The report, entitled “The Industrialisation of China’s Pork Supply Chain” and published yesterday by Rabobank, estimated that annual deliveries of the grain into the country would reach 20mn tonnes by 2017 if current trends in China’s pork production and industrialisation were to continue.
Given the sheer size of the pork market,which currently stands at over 50mn tonnes, the impact of any growth in the quantity of corn required to feed the herd will be sure to be felt at a macro level in terms of price rises, tight supplies and an increased trend towards GMO development.
The report, however, suggested that If China could improve its corn yields and swine-feed conversion ratios towards US levels, then its goals of self-sufficiency could be achievable.
But how likely is China to focus on increasing its yield of corn?
According to Pan Chen Jun of Rabobank’s Food and Agribusiness Research and Advisory group, one of the report’s authors, this would be possible on a marginal level, given the amount of time and financial investment China has placed into R&D.
“However, the potential to improve that is less than the potential to improve hog productivity,” said Pan. “The government supports the growth of the pork industry through a number of policies, such as subsidy, pork reserves and new slaughtering regulations.”
Indeed, ensuring a stable market supply of pork and providing reasonable profits for farmers were the ultimate goals of government policy listed in the report.
“The government is trying to create a market-orientated system via control. On the one hand, the government encourages fair competition, which is driven by market demand.

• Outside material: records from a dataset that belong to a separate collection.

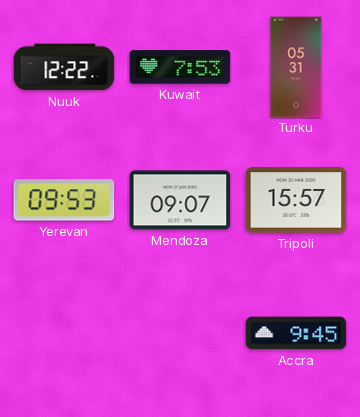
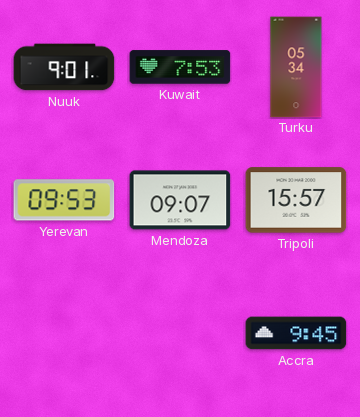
Nuuk: 12:22 -> 9:01
Turku: 05:31 -> 05:34
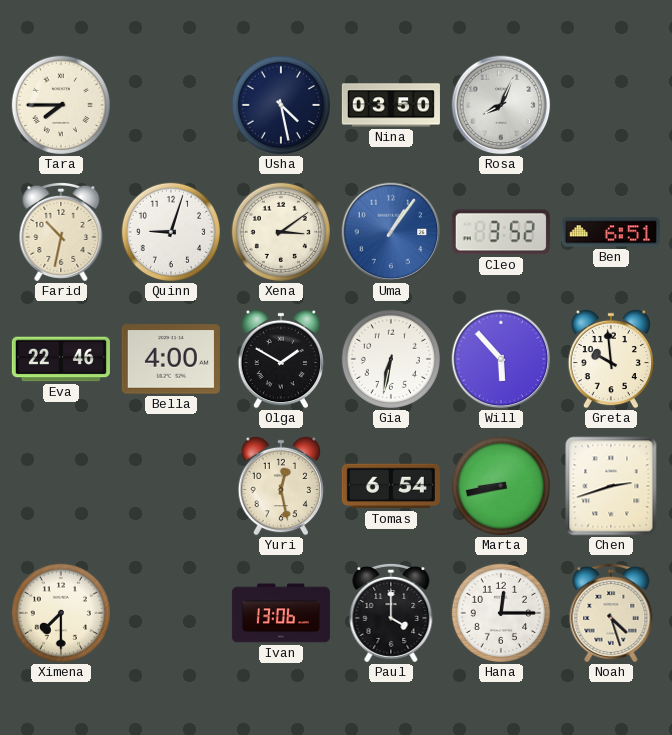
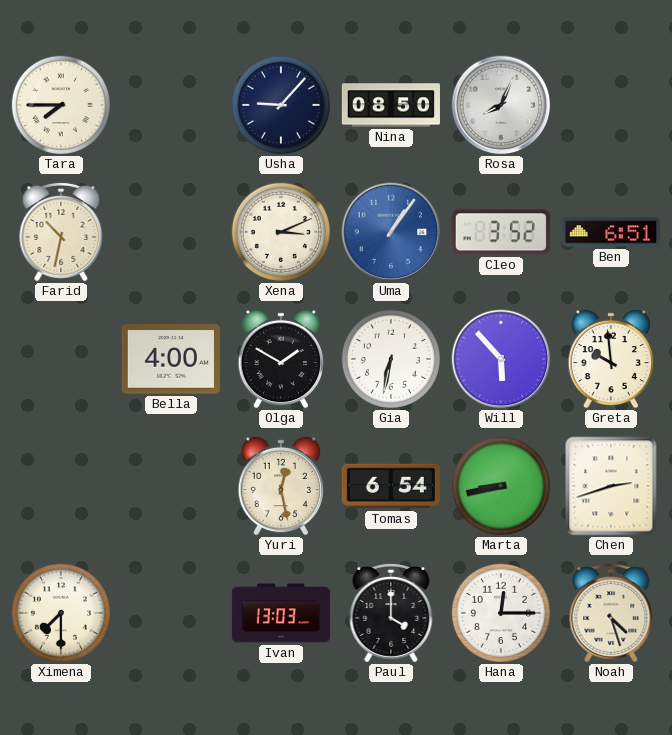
Usha: 4:28 -> 9:07
Nina: 03:50 -> 08:50
Quinn: 9:03 -> none
Xena: 3:09 -> 3:11
Eva: 22:46 -> none
Ivan: 13:06 -> 13:03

On the other hand, a number of policies have been launched to guide the development direction of the industry and to intervene in the market when violent ups and downs are anticipated,” it outlined.
However, Pan cautioned against allowing prices for the meat to grow too fast. “As pork is the staple meat [in China], and it has a relatively heavy weight on the consumer price index basket, an increase in pork prices will drive up CPI,” she warned. “It is an important food for consumers, so soaring prices will be the last thing that the government would like to see.”